TO DO
Copy each line of the records that includes "Land".

┄┄┄┄┄┄┄┄┄┄┄┄┄┄┄┄┄┄┄┄

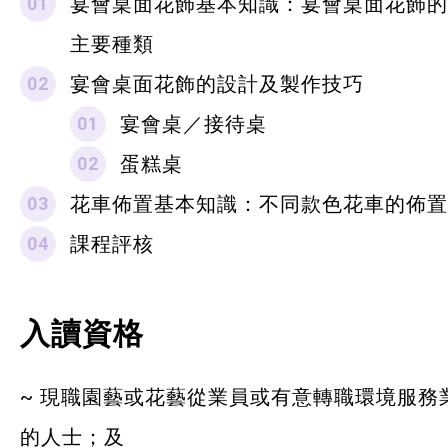
宴會桌面花飾基本知識：宴會桌面花飾的
主要種類
宴會桌面花飾的設計及製作技巧
宴會桌／接待桌
蛋糕桌
花車佈置基本知識：不同款色花車的佈置
課程評核
入讀資格
~ 現職園藝或花藝從業員或有意轉職環境服務
的人士；及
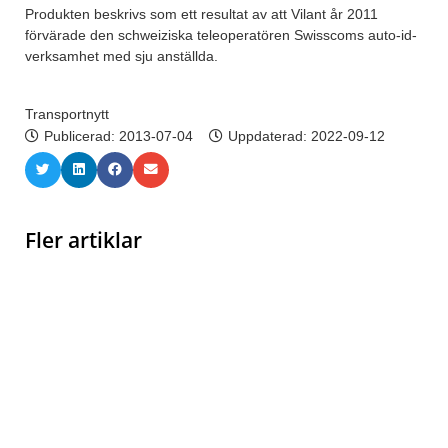
Produkten beskrivs som ett resultat av att Vilant år 2011
förvärade den schweiziska teleoperatören Swisscoms auto-id-
verksamhet med sju anställda.
Transportnytt
Publicerad:
2013-07-04
Uppdaterad: 2022-09-12
Fler artiklar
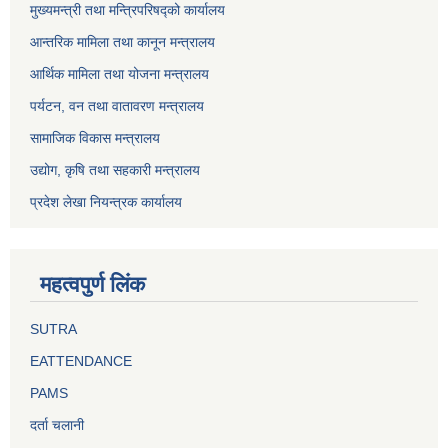
मुख्यमन्त्री तथा मन्त्रिपरिषद्को कार्यालय
आन्तरिक मामिला तथा कानून मन्त्रालय
आर्थिक मामिला तथा योजना मन्त्रालय
पर्यटन, वन तथा वातावरण मन्त्रालय
सामाजिक विकास मन्त्रालय
उद्योग, कृषि तथा सहकारी मन्त्रालय
प्रदेश लेखा नियन्त्रक कार्यालय
महत्वपुर्ण लिंक
SUTRA
EATTENDANCE
PAMS
दर्ता चलानी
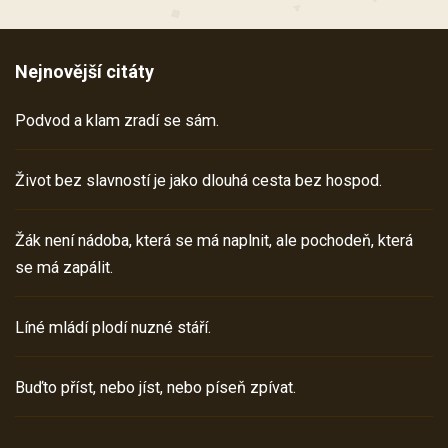
Nejnovější citáty
Podvod a klam zradí se sám.
Život bez slavností je jako dlouhá cesta bez hospod.
Žák není nádoba, která se má naplnit, ale pochodeň, která
se má zapálit.
Líné mládí plodí nuzné stáří.
Buďto příst, nebo jíst, nebo píseň zpívat.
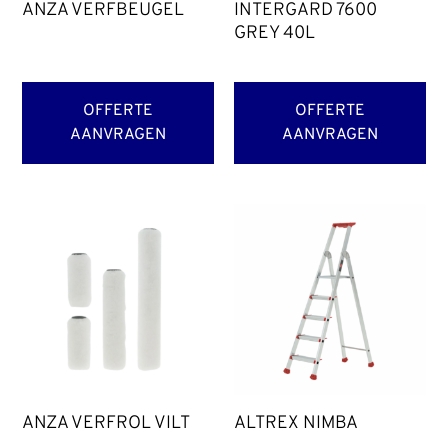
ANZA VERFBEUGEL
INTERGARD 7600
GREY 40L
OFFERTE
OFFERTE
AANVRAGEN
AANVRAGEN
ANZA VERFROL VILT
ALTREX NIMBA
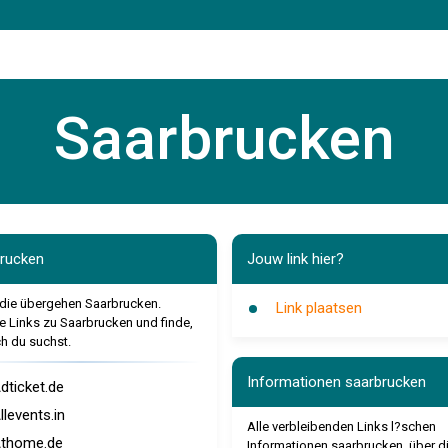
Saarbrucken
rucken
Jouw link hier?
 die übergehen Saarbrucken.
Link plaatsen
e Links zu Saarbrucken und finde,
 du suchst.
Informationen saarbrucken
dticket.de
llevents.in
Alle verbleibenden Links l?schen
thome.de
Informationen saarbrucken. über d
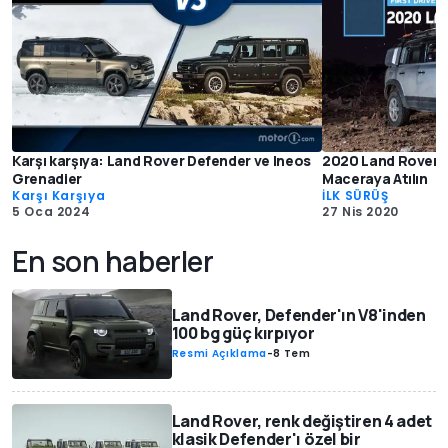
Karşı karşıya: Land Rover Defender ve Ineos
2020 Land Rover D
Grenadier
Maceraya Atılın
Karşı Karşıya
İLK SÜRÜŞ
5 Oca 2024
27 Nis 2020
En son haberler
Land Rover, Defender'ın V8'inden
100 bg güç kırpıyor
Resmi Açıklama
-
8 Tem
Land Rover, renk değiştiren 4 adet
klasik Defender'ı özel bir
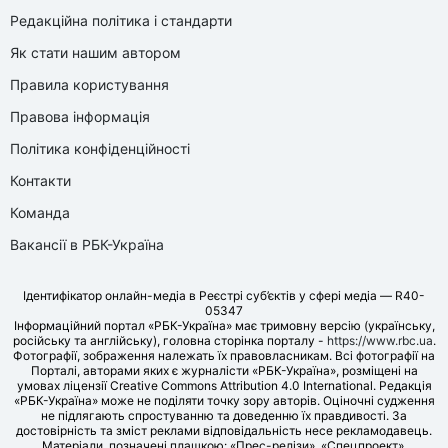
Редакційна політика і стандарти
Як стати нашим автором
Правила користування
Правова інформація
Політика конфіденційності
Контакти
Команда
Вакансії в РБК-Україна
Ідентифікатор онлайн-медіа в Реєстрі суб’єктів у сфері медіа — R40-
05347
Інформаційний портал «РБК-Україна» має тримовну версію (українську,
російську та англійську), головна сторінка порталу -
https://www.rbc.ua
.
Фотографії, зображення належать їх правовласникам. Всі фотографії на
Порталі, авторами яких є журналісти «РБК-Україна», розміщені на
умовах ліцензії Creative Commons Attribution 4.0 International. Редакція
«РБК-Україна» може не поділяти точку зору авторів. Оціночні судження
не підлягають спростуванню та доведенню їх правдивості. За
достовірність та зміст реклами відповідальність несе рекламодавець.
Матеріали, позначені плашкою: «Прес-релізи», «Спецпроект»,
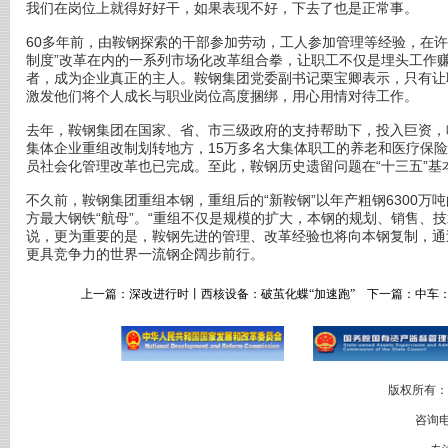
我们在岗位上就得好好干，如果表现不好，下去了也是正常事。
60多年前，由鞍钢探索的干部参加劳动，工人参加管理等经验，在许
制度”改革在内的一系列市场化改革组合拳，让职工不仅是埋头工作
者，成为企业真正的主人。鞍钢集团党委副书记栗宝卿表示，只有让
激发他们将个人成长与职业岗位高度捆绑，用心用情对待工作。
去年，鞍钢集团在国家、省、市三级政府的支持帮助下，投入巨资，
集体企业重组改制划转地方，15万多名大集体职工的养老和医疗保
员社会化管理改革也已完成。至此，鞍钢历史遗留问题在“十三五”基
不久前，鞍钢集团重组本钢，重组后的“新鞍钢”以年产粗钢6300万
方最大钢铁“航母”。“重组不仅是规模的扩大，本钢的规划、销售、
说，更为重要的是，鞍钢先进的管理、改革经验也将向本钢复制，通
更具竞争力的世界一流钢企阔步前行。
上一篇：
深改进行时丨西核设备：破茧化蝶“加速跑”
下一篇：
中车
版权所有：
咨询电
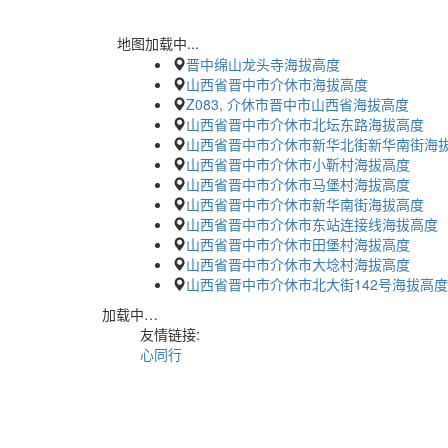
地图加载中...
晋中绵山龙头寺海拔高度
山西省晋中市介休市海拔高度
Z083, 介休市晋中市山西省海拔高度
山西省晋中市介休市北坛东路海拔高度
山西省晋中市介休市新华北街新华南街海
山西省晋中市介休市小靳村海拔高度
山西省晋中市介休市马堡村海拔高度
山西省晋中市介休市新华南街海拔高度
山西省晋中市介休市东站连接线海拔高度
山西省晋中市介休市田堡村海拔高度
山西省晋中市介休市大埝村海拔高度
山西省晋中市介休市北大街142号海拔高度
加载中…
友情链接:
心同行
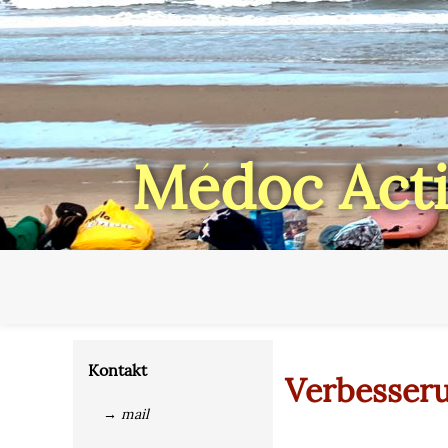
Médoc Acti
Kontakt
Verbesseru
→ mail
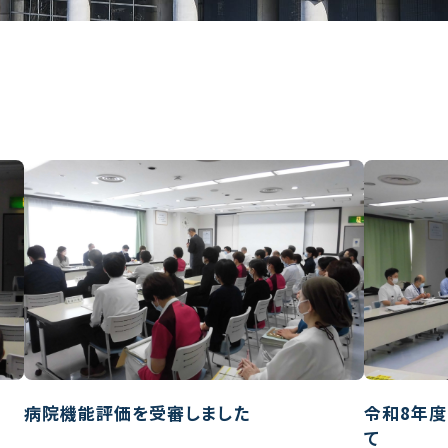
病院機能評価を受審しました
令和8年
て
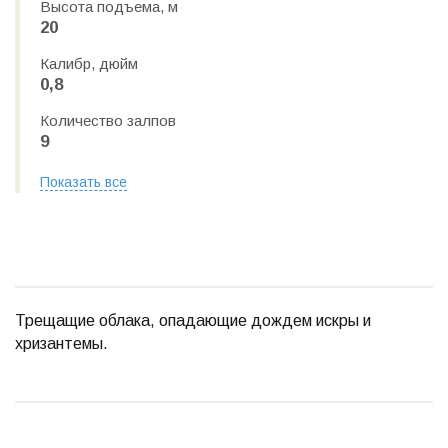
Высота подъема, м
20
Калибр, дюйм
0,8
Количество залпов
9
Показать все
Трещащие облака, опадающие дождем искры и
хризантемы.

┄┄┄┄┄┄┄┄┄┄┄┄┄┄┄┄┄┄┄┄

SOLUTION TO THIS EXERCISE
Karşı karşıya: Land Rover Defender ve Ineos
2020 Land Rover D
Land Rover, Defender'ın V8'inden
Land Rover, renk değiştiren 4 adet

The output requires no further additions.